La Coca-Cola, icono enlatado y gaseoso de la globalización, ha conquistado el mundo. Pero, en la era de la hiperconexión planetaria, ¿es el dichoso refresco lo que nos une?, o tal vez estamos cosidos los unos a los otros por los férreos y trágicos hilos del azar, representados en esta colosal Babel mediante el viaje intercontinental de un rifle maldito. Babel pone de manifiesto que las conexiones son infinitas, y el tan manoseado diálogo intercultural más posible que nunca, pero mayores y más evidentes son las desconexiones, las diferencias y, por supuesto, nuestra incapacidad para la comunicación. A pesar de que la Coca-Cola haya conquistado el mundo.

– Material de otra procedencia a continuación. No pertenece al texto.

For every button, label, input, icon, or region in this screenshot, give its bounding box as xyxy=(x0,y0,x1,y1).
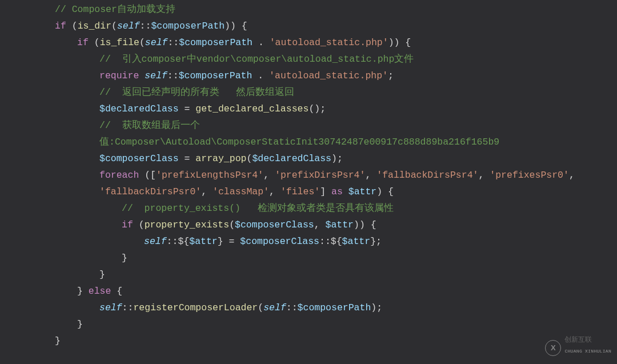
watermark: X 创新互联 CHUANG XINHULIAN xyxy=(545,336,611,359)
code-line: require self::$composerPath . 'autoload_… xyxy=(0,67,617,84)
code-line: if (is_dir(self::$composerPath)) { xyxy=(0,18,617,34)
code-line: $composerClass = array_pop($declaredClas… xyxy=(0,150,617,167)
watermark-logo-icon: X xyxy=(545,340,561,356)
code-line: // 引入composer中vendor\composer\autoload_s… xyxy=(0,51,617,67)
code-line: 'fallbackDirsPsr0', 'classMap', 'files']… xyxy=(0,183,617,200)
code-line: // 获取数组最后一个 xyxy=(0,117,617,134)
code-line: foreach (['prefixLengthsPsr4', 'prefixDi… xyxy=(0,167,617,183)
code-line: if (property_exists($composerClass, $att… xyxy=(0,217,617,233)
watermark-text: 创新互联 CHUANG XINHULIAN xyxy=(564,336,611,359)
code-line: } xyxy=(0,250,617,266)
code-line: } xyxy=(0,316,617,333)
code-line: } xyxy=(0,333,617,349)
code-line: // 返回已经声明的所有类 然后数组返回 xyxy=(0,84,617,101)
code-line: if (is_file(self::$composerPath . 'autol… xyxy=(0,34,617,51)
code-line: // property_exists() 检测对象或者类是否具有该属性 xyxy=(0,200,617,217)
code-line: } else { xyxy=(0,283,617,299)
code-editor[interactable]: // Composer自动加载支持 if (is_dir(self::$comp… xyxy=(0,0,617,349)
code-line: $declaredClass = get_declared_classes(); xyxy=(0,101,617,117)
code-line: self::registerComposerLoader(self::$comp… xyxy=(0,299,617,316)
code-line: 值:Composer\Autoload\ComposerStaticInit30… xyxy=(0,134,617,150)
code-line: // Composer自动加载支持 xyxy=(0,1,617,18)
code-line: } xyxy=(0,266,617,283)
code-line: self::${$attr} = $composerClass::${$attr… xyxy=(0,233,617,250)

Así de ambiciosa es la tercera película de Alejandro González Iñárritu, cronista por excelencia de la tragedia cotidiana, que con Babel va no un paso, sino varios miles de kilómetros más allá para destrozar vidas a lo largo de cuatro continentes, escudado, eso sí, por su fiel Guillermo Arriaga, extraordinario y desbocado guionista, también tendente al lado trágico de la vida. Ambos, guionista y director, desde que coincidieron en la incontenida Amores perros, corren el peligro de morir de intensidad, afectación y trascendencia.

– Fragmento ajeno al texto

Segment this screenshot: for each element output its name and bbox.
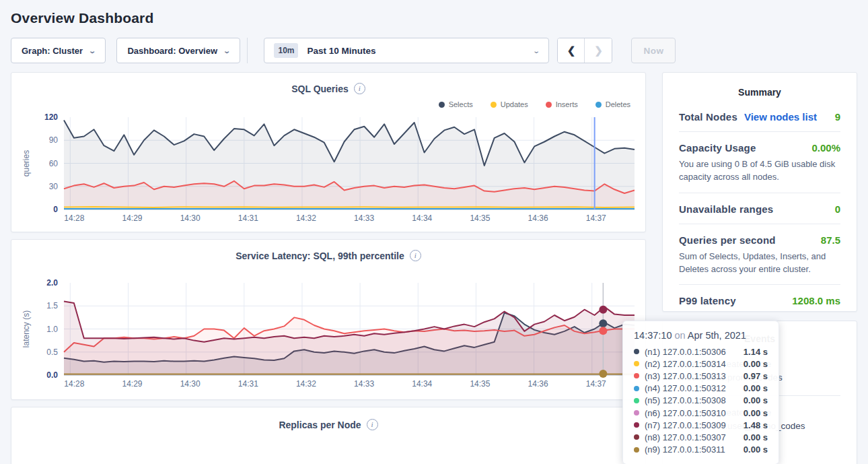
service-latency-card: Service Latency: SQL, 99th percentile i … [11, 239, 646, 400]
summary-label: Queries per second [679, 234, 776, 246]
overview-dashboard-page: Overview Dashboard Graph: Cluster ⌄ Dash… [0, 0, 868, 464]
svg-text:14:35: 14:35 [470, 379, 490, 389]
svg-text:14:30: 14:30 [180, 213, 201, 223]
summary-label: Total Nodes [679, 111, 737, 123]
summary-item-p99-latency: P99 latency 1208.0 ms [679, 285, 840, 312]
time-prev-button[interactable]: ❮ [558, 38, 585, 63]
summary-value: 87.5 [821, 234, 840, 246]
chevron-down-icon: ⌄ [532, 47, 540, 55]
legend-item-deletes[interactable]: Deletes [595, 100, 630, 109]
node-color-dot [634, 349, 639, 354]
svg-text:latency (s): latency (s) [22, 310, 31, 347]
summary-item-unavailable-ranges: Unavailable ranges 0 [679, 193, 840, 224]
sql-queries-card: SQL Queries i Selects Updates Inserts De… [11, 72, 646, 232]
chart-legend: Selects Updates Inserts Deletes [11, 100, 630, 109]
svg-text:1.0: 1.0 [46, 325, 58, 334]
view-nodes-list-link[interactable]: View nodes list [744, 111, 817, 123]
svg-text:14:36: 14:36 [528, 213, 548, 223]
summary-item-queries-per-second: Queries per second 87.5 Sum of Selects, … [679, 224, 840, 286]
svg-text:14:37: 14:37 [586, 213, 606, 223]
tooltip-timestamp: 14:37:10 on Apr 5th, 2021 [634, 330, 768, 341]
svg-text:0.0: 0.0 [46, 370, 58, 380]
svg-text:120: 120 [44, 112, 58, 122]
tooltip-row: (n1) 127.0.0.1:503061.14 s [634, 345, 768, 358]
summary-label: Capacity Usage [679, 142, 756, 154]
legend-dot [595, 102, 602, 108]
node-color-dot [634, 361, 639, 366]
page-title: Overview Dashboard [0, 0, 868, 26]
info-icon[interactable]: i [410, 250, 421, 261]
info-icon[interactable]: i [367, 419, 378, 430]
node-color-dot [634, 373, 639, 378]
svg-text:0: 0 [53, 205, 58, 214]
svg-text:14:28: 14:28 [64, 213, 84, 223]
svg-text:2.0: 2.0 [46, 278, 58, 288]
svg-text:14:32: 14:32 [296, 379, 316, 389]
node-color-dot [634, 410, 639, 416]
graph-scope-dropdown[interactable]: Graph: Cluster ⌄ [11, 38, 106, 63]
summary-item-total-nodes: Total Nodes View nodes list 9 [679, 101, 840, 132]
summary-value: 0.00% [811, 142, 840, 154]
legend-dot [439, 102, 445, 108]
chart-title: SQL Queries [291, 84, 349, 94]
tooltip-row: (n8) 127.0.0.1:503070.00 s [634, 431, 768, 443]
summary-label: Unavailable ranges [679, 203, 773, 215]
svg-text:14:29: 14:29 [122, 213, 142, 223]
graph-scope-label: Graph: Cluster [22, 46, 83, 56]
legend-item-updates[interactable]: Updates [491, 100, 528, 109]
svg-text:14:34: 14:34 [412, 213, 432, 223]
dashboard-select-dropdown[interactable]: Dashboard: Overview ⌄ [116, 38, 240, 63]
info-icon[interactable]: i [354, 83, 365, 94]
tooltip-row: (n7) 127.0.0.1:503091.48 s [634, 419, 768, 431]
time-range-picker[interactable]: 10m Past 10 Minutes ⌄ [264, 38, 549, 63]
svg-text:14:34: 14:34 [412, 379, 432, 389]
tooltip-row: (n3) 127.0.0.1:503130.97 s [634, 370, 768, 382]
svg-text:14:29: 14:29 [122, 379, 142, 389]
service-latency-chart[interactable]: 0.00.51.01.52.014:2814:2914:3014:3114:32… [18, 276, 637, 392]
tooltip-row: (n6) 127.0.0.1:503100.00 s [634, 407, 768, 419]
chart-hover-tooltip: 14:37:10 on Apr 5th, 2021 (n1) 127.0.0.1… [622, 321, 779, 464]
svg-text:14:30: 14:30 [180, 379, 201, 389]
node-color-dot [634, 434, 639, 440]
svg-text:14:28: 14:28 [64, 379, 84, 389]
summary-value: 9 [835, 111, 840, 123]
chart-title: Service Latency: SQL, 99th percentile [236, 251, 404, 261]
node-color-dot [634, 422, 639, 428]
summary-label: P99 latency [679, 295, 736, 306]
replicas-per-node-card: Replicas per Node i [11, 407, 646, 464]
chevron-down-icon: ⌄ [223, 47, 231, 55]
summary-value: 0 [835, 203, 840, 215]
svg-text:14:37: 14:37 [586, 379, 606, 389]
time-range-badge: 10m [274, 43, 298, 58]
legend-dot [546, 102, 552, 108]
svg-text:14:33: 14:33 [354, 379, 374, 389]
tooltip-row: (n5) 127.0.0.1:503080.00 s [634, 395, 768, 407]
legend-dot [491, 102, 497, 108]
tooltip-row: (n2) 127.0.0.1:503140.00 s [634, 358, 768, 370]
summary-desc: Sum of Selects, Updates, Inserts, and De… [679, 251, 840, 276]
summary-panel: Summary Total Nodes View nodes list 9 Ca… [662, 72, 857, 312]
chevron-down-icon: ⌄ [88, 47, 96, 55]
sql-queries-chart[interactable]: 030609012014:2814:2914:3014:3114:3214:33… [18, 110, 637, 226]
node-color-dot [634, 447, 639, 453]
svg-text:14:31: 14:31 [238, 213, 258, 223]
time-nav-group: ❮ ❯ [557, 38, 612, 63]
chart-title: Replicas per Node [279, 420, 361, 430]
svg-text:14:36: 14:36 [528, 379, 548, 389]
legend-item-selects[interactable]: Selects [439, 100, 473, 109]
svg-text:30: 30 [49, 182, 59, 191]
dashboard-select-label: Dashboard: Overview [127, 46, 217, 56]
summary-desc: You are using 0 B of 4.5 GiB usable disk… [679, 158, 840, 184]
svg-text:1.5: 1.5 [46, 301, 58, 310]
summary-title: Summary [679, 87, 840, 98]
charts-column: SQL Queries i Selects Updates Inserts De… [11, 72, 646, 464]
time-range-label: Past 10 Minutes [307, 46, 375, 56]
tooltip-row: (n9) 127.0.0.1:503110.00 s [634, 444, 768, 456]
now-button: Now [631, 38, 676, 63]
legend-item-inserts[interactable]: Inserts [546, 100, 578, 109]
time-next-button: ❯ [585, 38, 612, 63]
svg-text:14:35: 14:35 [470, 213, 490, 223]
node-color-dot [634, 386, 639, 391]
dashboard-controls: Graph: Cluster ⌄ Dashboard: Overview ⌄ 1… [11, 38, 857, 63]
summary-item-capacity-usage: Capacity Usage 0.00% You are using 0 B o… [679, 132, 840, 193]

Regida por las leyes del azar, siempre fatídicas en manos de un perturbado como Iñárritu, y construida sobre una trepidante, aunque en ocasiones excesivamente sensacionalista, puesta en escena, Babel es una película sencillamente apabullante y demoledora. Tal vez criticable por su evidente complejo de grandilocuencia y afectación, por tener detrás a un director crecido, consciente de sus facultades de fascinación y prestidigitación, o incluso por estar absolutamente pasada de vueltas en el manejo de los mecanismos de la tragedia, pero ¡cómo escuece lo que cuenta!, ¡cómo golpea la forma de contarlo! Porque, veamos, ¿hay forma más lúcida de contar el caos, la maraña ininteligible en que se ha convertido el circo en el que vivimos, que el artificioso entramado visual y narrativo que se plantea en Babel?

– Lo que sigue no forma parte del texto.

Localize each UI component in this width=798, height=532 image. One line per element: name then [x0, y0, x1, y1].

Cuatro historias, cuatro países y un rifle como hilo conductor. Con semejantes mimbres, resulta absurdo plantearse el hecho de que en la película haya historias que funcionen mejor que otras (a quien le interese: yo prefiero la de la niñera mejicana y la de la adolescente japonesa), o que si la conexión de las historias a través del rifle puede estar cogida por los pelos (a quien le interese: yo creo que no, que resulta una metáfora perfecta de la situación planteada. Y, además, un homenaje a Winchester 73, el western de Anthony Mann, con el que Babel tiene no pocas cosas en común), porque, nunca mejor dicho, el objetivo es necesariamente global; se trata de un fresco sobre cómo están las cosas en el mundo (muy chungas, por cierto) y como tal funciona igual que un mecanismo de relojería.
La lúcida, desoladora conclusión a la que llegan Iñárritu y Arriaga es sencilla: tal y como está planteada esta globalización que, sorprendentemente, rechaza la comunicación y convivencia más elementales, lo mejor es, como decía mi abuela, que cada uno en su casa y Dios en la de todos (Dios, por cierto, cada cual que elija al suyo).